[Xapian-discuss] Perl binding: crash & missing functions?

Sander Pilon sander@pilon.com
Tue, 4 May 2004 21:58:17 +0200


 

> -----Original Message-----
> From: Alex Bowley [mailto:alex@ixion.tartarus.org] On Behalf 
> Of Alex Bowley
> Sent: Tuesday, May 04, 2004 14:01
> To: Sander Pilon
> Subject: Re: [Xapian-discuss] Perl binding: crash & missing functions?
> 
> On Sun, May 02, 2004 at 07:00PM, Sander Pilon wrote:
> > First of all, when I add +/- 6000 documents (small ones, avg. less 
> > then 200
> > words) it crashes. 
> > (It justs quits with "Aborted".)
> > 
> > When I do this is batches of 500, it doesn't. (add 500, 
> quit process, 
> > add another 500, etc) Adding a flush() every few hundred 
> documents or 
> > even closing and opening the database doesn't help.

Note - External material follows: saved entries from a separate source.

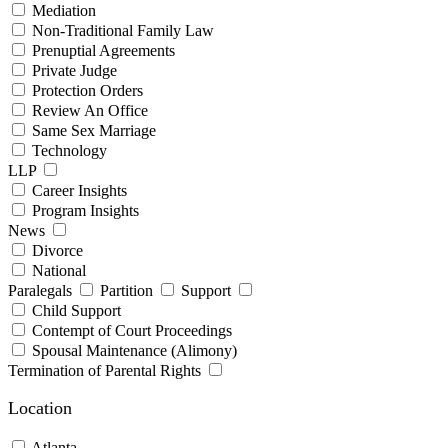
Mediation
Non-Traditional Family Law
Prenuptial Agreements
Private Judge
Protection Orders
Review An Office
Same Sex Marriage
Technology
LLP
Career Insights
Program Insights
News
Divorce
National
Paralegals
Partition
Support
Child Support
Contempt of Court Proceedings
Spousal Maintenance (Alimony)
Termination of Parental Rights
Location
Atlanta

Help?
> 
> Hmmm. Which version of xapian are you using? 0.8.0? 
> Seach::Xapian is 0.0.5, I assume?
> 

Correct. 

> Any chance you could mail me some sample code / input data? 
> (I'll understand if this is confidential)

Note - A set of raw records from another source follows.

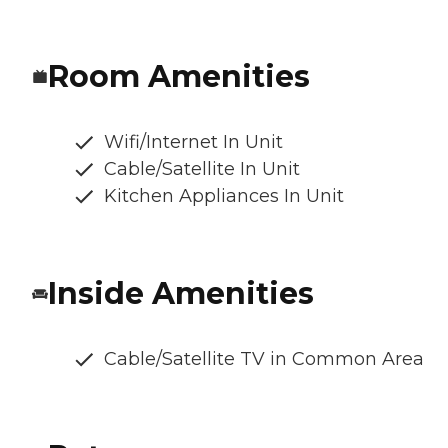
Room Amenities
Wifi/Internet In Unit
Cable/Satellite In Unit
Kitchen Appliances In Unit
Inside Amenities
Cable/Satellite TV in Common Area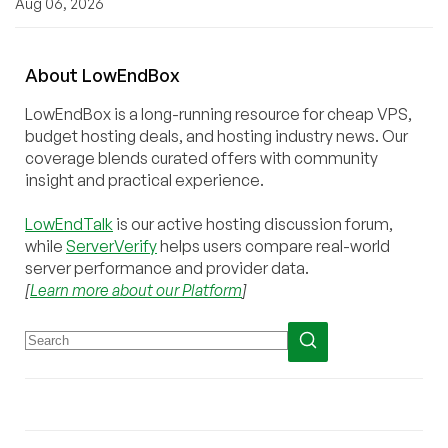
Aug 06, 2026
About
Low
End
Box
LowEndBox is a long-running resource for cheap VPS,
budget hosting deals, and hosting industry news. Our
coverage blends curated offers with community
insight and practical experience.
LowEndTalk
is our active hosting discussion forum,
while
ServerVerify
helps users compare real-world
server performance and provider data.
[
Learn more about our Platform
]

Neither the code or the data is confidential. It's just the data is, well,
large. 
(Too much to mail.)

I could give you access to the mysql database (this *WOULD* be confidential
:), as it's on a fast server. But before I do, let me explain somewhat more.

First,the machine I used to test on - a celeron 350 with 256Mb ram, linux
2.4.20 (debian).

I can (repeatedly) make it crash after X documents. Meaning that I can reset
the database, and if I repeat the steps that made it crash last time it will
crash again. 

Now, my first thought would've been that something in a specific document
makes it crash. It doesn't seem that way, though. Because if I do a run of
6000 documents, it crashes at document 5999. If I do 6 runs of 1000
documents, it crashes in run 6, document 999. (Same document.) If I run 12
runs of 500, it completes just fine.

And now for the weird part. 

Just to make sure it wasn't my rather old hardware, I installed a brand new
debian testing (sarge) installation in a vmware session on my rather new
athlon 2600+ with 1G ram, etc. The VMWare session has 384Mb RAM. The first
thing I noticed is that runs that make it crash on the celeron, don't make
it crash in vmware. But before you go "ooh, his hardware is flakey!" ......
Other runs *DO* make it crash. o_O' 

Could it be unicode-related? (The documents I'm trying to index could
contain unicode (UTF-8))
Are there certain terms Xapian doesn't like? (Still, no excuse for "Aborted"
... )

> ...... (snip)
> 
> I'm just about to start hacking on a new version of 
> Search::Xapian. I'll make sure these methods get wrapped 
> correctly. I'll let you know when it's been uploaded.
> 

Thanks.

Below is my rather primitive (don't laugh, it's my first one and I haven't
written perl in well over two years) indexer that makes it go boom...

http://www.shacknews.com/sander/indexer.txt

It's not much more complicated then a split on whitespace on the articles,
then remove the stopwords, strip punctiation and add terms with increasing
termpos, then add the document to xapian, repeat.